If your WordPress database has grown to hundreds of megabytes or even gigabytes, check the Action Scheduler tables. WooCommerce and several other plugins use Action Scheduler to run background tasks. It logs every completed action, and these logs pile up fast.

The Problem

Action Scheduler stores records in these tables:

  • wp_actionscheduler_actions – every scheduled, running, and completed action
  • wp_actionscheduler_logs – detailed logs for each action
  • wp_actionscheduler_groups – action groupings
  • wp_actionscheduler_claims – processing claims

On a busy WooCommerce store, the actions table can grow to millions of rows, making the database slow and backups huge.

Check Your Table Sizes

In phpMyAdmin, look at the row count and size of the Action Scheduler tables.
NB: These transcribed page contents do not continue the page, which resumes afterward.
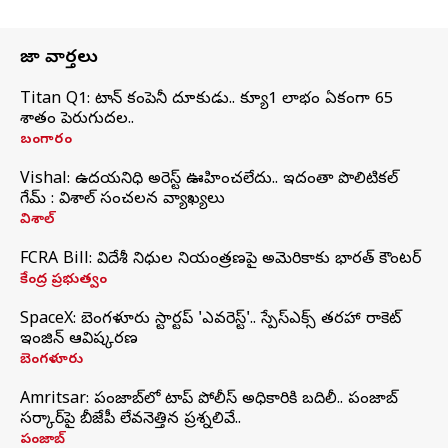
తాజా వార్తలు
Titan Q1: టైటాన్ కంపెనీ దూకుడు.. క్యూ1 లాభం ఏకంగా 65
శాతం పెరుగుదల..
బంగారం
Vishal: ఉదయనిధి అరెస్ట్‌ ఊహించలేదు.. ఇదంతా పొలిటికల్
గేమ్ : విశాల్ సంచలన వ్యాఖ్యలు
విశాల్
FCRA Bill: విదేశీ నిధుల నియంత్రణపై అమెరికాకు భారత్‌ కౌంటర్
కేంద్ర ప్రభుత్వం
SpaceX: బెంగళూరు స్టార్టప్‌ 'ఎవరెస్ట్'.. స్పేస్‌ఎక్స్ తరహా రాకెట్‌
ఇంజిన్‌ ఆవిష్కరణ
బెంగళూరు
Amritsar: పంజాబ్‌లో టాప్ పోలీస్ అధికారికి బదిలీ.. పంజాబ్
సర్కార్‌పై బీజేపీ లేవనెత్తిన ప్రశ్నలివే..
పంజాబ్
Or run:

  SELECT table_name, table_rows, 
       ROUND(data_length / 1024 / 1024, 2) AS data_mb
FROM information_schema.tables 
WHERE table_schema = DATABASE()
  AND table_name LIKE '%actionscheduler%'
ORDER BY data_length DESC;
  

If wp_actionscheduler_actions has more than 50,000 rows, it’s time to clean up.

How to Clean Up

Option 1: WooCommerce Settings (Preferred)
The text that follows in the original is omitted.